House Committee Approves Legislation to Classify Muni Bonds as High-Quality Liquid Assets
Earlier today, the House Financial Services Committee voted overwhelmingly to favorably report legislation (H.R. 2209) that would allow large banks to count some of their municipal bond investments as high-quality liquid assets under federal bank liquidity standards. The legislation, which was introduced by Representative Luke Messer (R-IN), was approved by a vote of 56-1, with Democrat Stephen Lynch of Massachusetts casting the lone opposition vote.

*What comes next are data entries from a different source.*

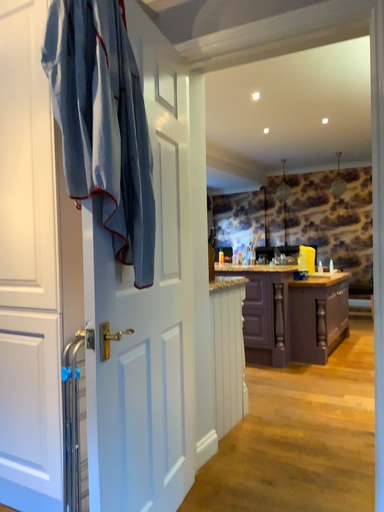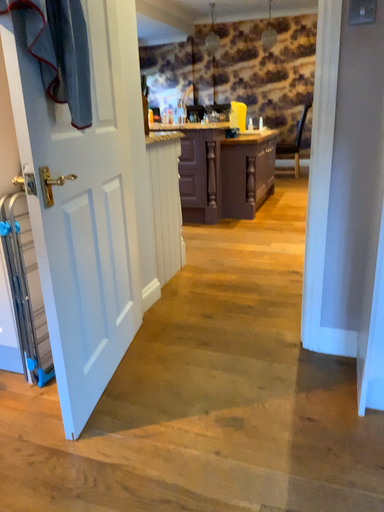 Question: Which way did the camera rotate in the video?

Choices:
 (A) rotated upward
 (B) rotated downward

Answer: (B) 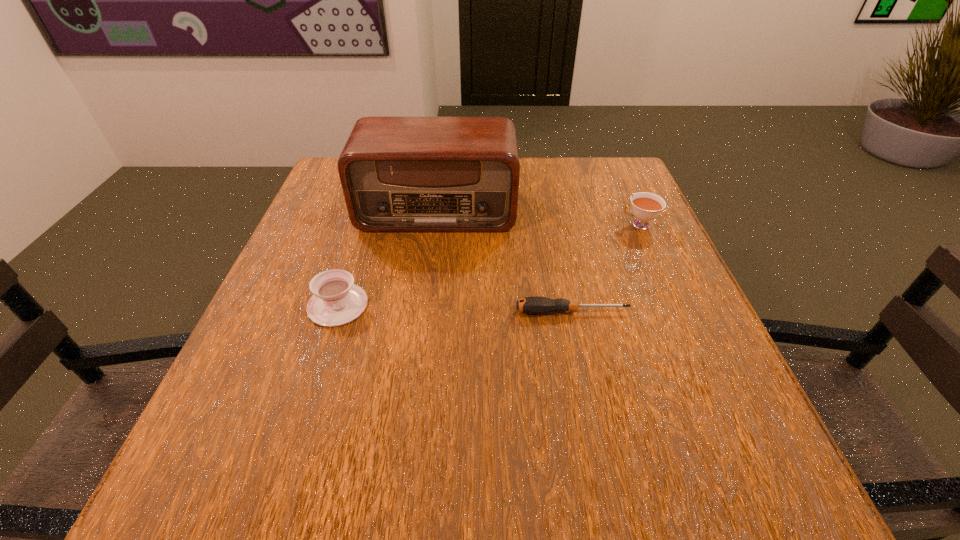 The image size is (960, 540). In order to click on free space that satisfies the following two spatial constraints: 1. on the handle side of the shortest object; 2. on the left side of the left teacup in this screenshot , I will do `click(336, 312)`.

You are a GUI agent. You are given a task and a screenshot of the screen. Output one action in this format:
    pyautogui.click(x=<x>, y=<y>)
    Task: Click on the vacant space that satisfies the following two spatial constraints: 1. on the front panel of the tallest object; 2. on the left side of the shortest object
    
    Given the screenshot: What is the action you would take?
    pyautogui.click(x=424, y=312) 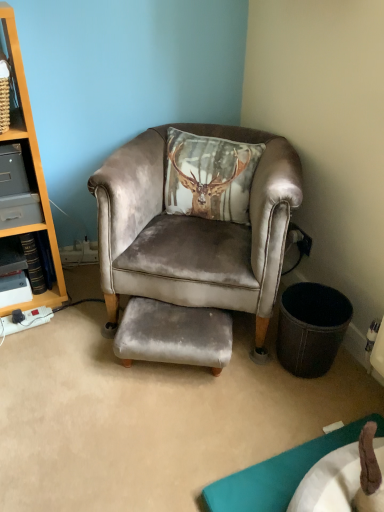 Question: From a real-world perspective, is velvet grey footrest at center physically below velvet grey chair at center?

Choices:
 (A) yes
 (B) no

Answer: (A)

Question: Is velvet grey footrest at center next to velvet grey chair at center?

Choices:
 (A) no
 (B) yes

Answer: (A)

Question: Is velvet grey footrest at center positioned beyond the bounds of velvet grey chair at center?

Choices:
 (A) yes
 (B) no

Answer: (B)

Question: Is velvet grey footrest at center bigger than velvet grey chair at center?

Choices:
 (A) no
 (B) yes

Answer: (A)

Question: Is velvet grey footrest at center shorter than velvet grey chair at center?

Choices:
 (A) yes
 (B) no

Answer: (A)

Question: Is point (208, 254) closer or farther from the camera than point (23, 164)?

Choices:
 (A) closer
 (B) farther

Answer: (A)

Question: In terms of width, does velvet grey chair at center look wider or thinner when compared to gray plastic drawer at left?

Choices:
 (A) thin
 (B) wide

Answer: (B)

Question: From the image's perspective, is velvet grey chair at center positioned above or below gray plastic drawer at left?

Choices:
 (A) above
 (B) below

Answer: (B)

Question: Looking at the image, does velvet grey chair at center seem bigger or smaller compared to gray plastic drawer at left?

Choices:
 (A) big
 (B) small

Answer: (A)

Question: Is velvet grey footrest at center wider or thinner than gray plastic drawer at left?

Choices:
 (A) wide
 (B) thin

Answer: (B)

Question: Do you think velvet grey footrest at center is within gray plastic drawer at left, or outside of it?

Choices:
 (A) inside
 (B) outside

Answer: (B)

Question: Looking at the image, does velvet grey footrest at center seem bigger or smaller compared to gray plastic drawer at left?

Choices:
 (A) big
 (B) small

Answer: (A)

Question: Is velvet grey footrest at center to the left or to the right of gray plastic drawer at left in the image?

Choices:
 (A) right
 (B) left

Answer: (A)

Question: Is gray plastic drawer at left situated inside velvet grey chair at center or outside?

Choices:
 (A) inside
 (B) outside

Answer: (B)

Question: In the image, is gray plastic drawer at left positioned in front of or behind velvet grey chair at center?

Choices:
 (A) behind
 (B) front

Answer: (A)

H.R. 2209 would modify a regulation the Federal Reserve, the Department of Treasury, and the Federal Deposit Insurance Corporation (FDIC) released in October 2014 to ensure that large banks hold enough liquidity to continue making payments during periods of financial stress. Under the rule, banks with at least $250 billion in assets (or $10 billion in foreign exposure on their balance sheet) must maintain a minimum liquidity coverage ratio (LCR) comprised of certain financial investments that are considered “High-Quality Liquid Assets (HQLAs).” The rule will permanently take effect on January 1, 2017.

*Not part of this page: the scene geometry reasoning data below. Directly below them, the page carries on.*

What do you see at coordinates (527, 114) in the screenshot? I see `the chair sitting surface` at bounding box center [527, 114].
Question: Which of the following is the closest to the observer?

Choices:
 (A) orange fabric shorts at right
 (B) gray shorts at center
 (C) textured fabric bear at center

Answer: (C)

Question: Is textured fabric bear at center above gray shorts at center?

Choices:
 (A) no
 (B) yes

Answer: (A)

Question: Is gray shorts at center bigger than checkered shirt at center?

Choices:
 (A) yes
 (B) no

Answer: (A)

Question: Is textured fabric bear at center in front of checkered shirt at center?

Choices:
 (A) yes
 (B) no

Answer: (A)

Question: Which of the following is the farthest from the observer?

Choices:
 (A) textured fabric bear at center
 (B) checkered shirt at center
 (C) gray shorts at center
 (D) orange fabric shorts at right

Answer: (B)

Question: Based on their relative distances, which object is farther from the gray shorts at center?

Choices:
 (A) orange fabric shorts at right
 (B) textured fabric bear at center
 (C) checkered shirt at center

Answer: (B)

Despite the urging of NCSHA and other advocates, the agencies did not include municipal bonds as HQLAs in the final rule. This means that large banks cannot currently use any municipal bond investments they hold towards meeting their LCR. H.R. 2209 would require that all investment-grade municipal bonds that are “liquid and readily marketable” be classified as level 2A HQLAs. This would allow banks to count such municipal bonds towards their LCR, but only at a value that is 15 percent below each investment’s market value. In addition, banks cannot use level 2 assets to account for more than 40 percent of their HQLAs. Regulators would have three months to incorporate these changes into the current regulations.
In May, the Federal Reserves issued a proposed rule that would allow some municipal bonds to be considered as HQLAs. However, the proposed rule would only apply to uninsured general obligation bonds. This means that housing bonds, and other private-activity bonds, would still not be considered HQLAs. Further, because the Federal Reserve issued this proposed rule unilaterally instead of jointly with Treasury and the FDIC, it would only apply to the large banks the Federal Reserve oversees.
H.R. 2209 has not been scheduled yet for full House of Representatives consideration.